20. Maacah] Perhaps the grand-daughter of Absalom, since she is called the daughter of Uriel of Gibeah in xiii. 2 (where, with LXX., read “Maacah” for “Michaiah”; and see the note there). According to 2 Samuel xviii. 18 Absalom had “no son to keep his name in remembrance” but he may have had a daughter who married Uriel and became the mother of this Maacah; and further in 2 Samuel xiv. 27 it is said that Absalom had three sons and a daughter named Tamar. These sons may all have died young, but perhaps xiv. 27 is another tradition differing from xviii. 18.

Abijah] Called “Abijam” 1 Kings xv. 1.

²³And he dealt wisely, and dispersed of all his sons throughout all the lands of Judah and Benjamin, unto every fenced city: and he gave them victual in abundance. And he sought for them many wives[¹].

[¹] Or, sought a multitude of wives.

23. all the lands] i.e. the territory of Judah; compare 1 Chronicles xiii. 2 (margin).

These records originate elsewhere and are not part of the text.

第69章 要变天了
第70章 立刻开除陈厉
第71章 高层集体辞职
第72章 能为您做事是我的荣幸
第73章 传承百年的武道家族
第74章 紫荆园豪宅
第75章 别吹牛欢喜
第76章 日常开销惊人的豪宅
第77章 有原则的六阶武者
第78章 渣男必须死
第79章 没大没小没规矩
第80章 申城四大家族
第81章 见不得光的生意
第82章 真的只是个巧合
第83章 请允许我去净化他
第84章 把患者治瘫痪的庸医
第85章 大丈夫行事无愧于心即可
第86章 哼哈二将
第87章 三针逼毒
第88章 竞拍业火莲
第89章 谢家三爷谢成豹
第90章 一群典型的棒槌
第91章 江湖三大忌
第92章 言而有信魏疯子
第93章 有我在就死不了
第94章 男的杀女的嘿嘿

And he sought for them many wives] More exactly, as margin, And he sought a multitude of wives. It is difficult to say whether or not the Chronicler has Deuteronomy xvii. 17 in his mind and is implicitly blaming the king. In any case he goes on in the next verse to say that Rehoboam forsook the law of the Lord. It is however probable that there is a slight error in the Hebrew and that the text ran originally thus, And he took for them (i.e. for his sons) a multitude of wives. Rehoboam’s own conjugal affairs have been already described in verse 21.


Chapter XII.

112 (compare 1 Kings xiv. 22, 2528).
The Invasion of Shishak.

¹And it came to pass, when the kingdom of Rehoboam was established, and he was strong, that he forsook the law of the Lord, and all Israel with him.